• **RECORDS**:

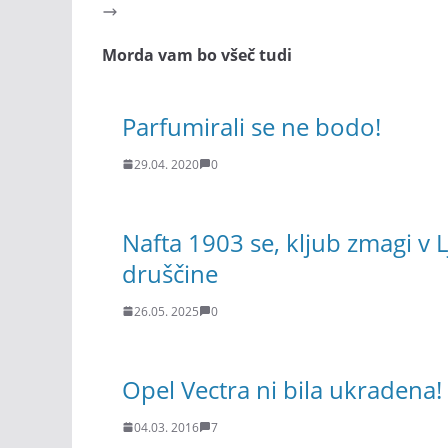
Morda vam bo všeč tudi
Parfumirali se ne bodo!
29.04. 2020
0
Nafta 1903 se, kljub zmagi v L
druščine
26.05. 2025
0
Opel Vectra ni bila ukradena!
04.03. 2016
7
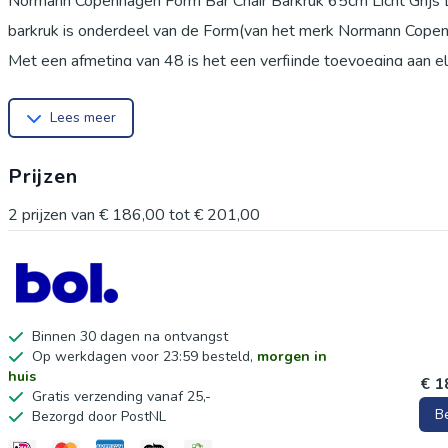
Normann Copenhagen Form Bar Chair Barkruk 65cm Licht Grijs
barkruk is onderdeel van de Form(van het merk Normann Copen
Met een afmeting van 48 is het een verfijnde toevoeging aan e
ruimte. Daarnaast past deze barkruk met de kleur grijs goed in 
Lees meer
woonstijl Modern.
Ontworpen in Denemarken door Simon Legald.
Prijzen
Stevig gemaakt van PP (kunststof)
De barkruk is voor binnen.
2
prijzen van
€ 186,00
tot
€ 201,00
Onderstel gemaakt van Metaal
Binnen 30 dagen na ontvangst
Op werkdagen voor 23:59 besteld,
morgen in
huis
€ 1
Gratis verzending vanaf 25,-
B
Bezorgd door PostNL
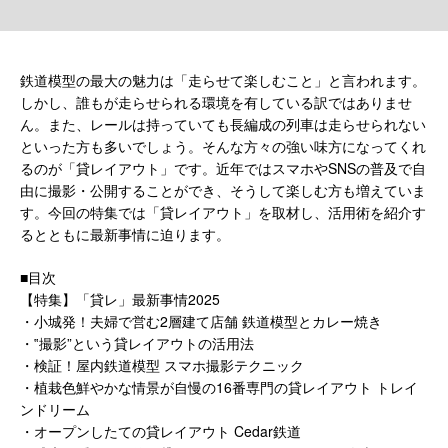
鉄道模型の最大の魅力は「走らせて楽しむこと」と言われます。
しかし、誰もが走らせられる環境を有している訳ではありませ
ん。また、レールは持っていても長編成の列車は走らせられない
といった方も多いでしょう。そんな方々の強い味方になってくれ
るのが「貸レイアウト」です。近年ではスマホやSNSの普及で自
由に撮影・公開することができ、そうして楽しむ方も増えていま
す。今回の特集では「貸レイアウト」を取材し、活用術を紹介す
るとともに最新事情に迫ります。
■目次
【特集】「貸レ」最新事情2025
・小城発！夫婦で営む2層建て店舗 鉄道模型とカレー焼き
・‟撮影”という貸レイアウトの活用法
・検証！屋内鉄道模型 スマホ撮影テクニック
・植栽色鮮やかな情景が自慢の16番専門の貸レイアウト トレイ
ンドリーム
・オープンしたての貸レイアウト Cedar鉄道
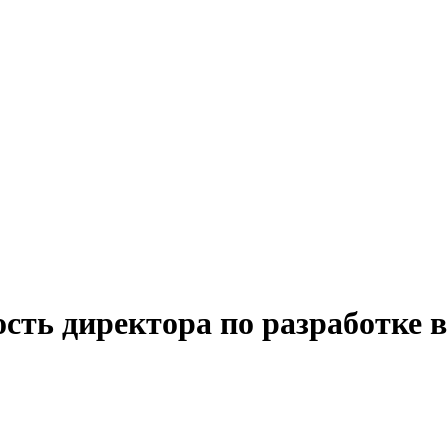
ость директора по разработке 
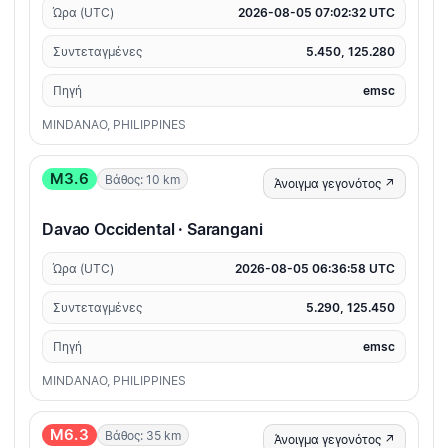
Ώρα (UTC)
2026-08-05 07:02:32 UTC
Συντεταγμένες
5.450, 125.280
Πηγή
emsc
MINDANAO, PHILIPPINES
M3.6
Βάθος: 10 km
Άνοιγμα γεγονότος ↗
Davao Occidental · Sarangani
Ώρα (UTC)
2026-08-05 06:36:58 UTC
Συντεταγμένες
5.290, 125.450
Πηγή
emsc
MINDANAO, PHILIPPINES
M6.3
Βάθος: 35 km
Άνοιγμα γεγονότος ↗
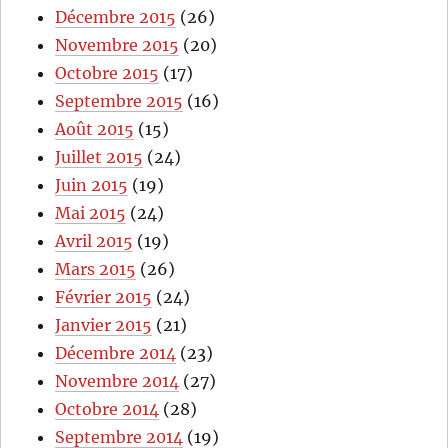
Décembre 2015
(26)
Novembre 2015
(20)
Octobre 2015
(17)
Septembre 2015
(16)
Août 2015
(15)
Juillet 2015
(24)
Juin 2015
(19)
Mai 2015
(24)
Avril 2015
(19)
Mars 2015
(26)
Février 2015
(24)
Janvier 2015
(21)
Décembre 2014
(23)
Novembre 2014
(27)
Octobre 2014
(28)
Septembre 2014
(19)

• **TASK PROMPT**: One number is the full answer: how many lines of the records include the string "Form".

• **YOUR SOLUTION**: 2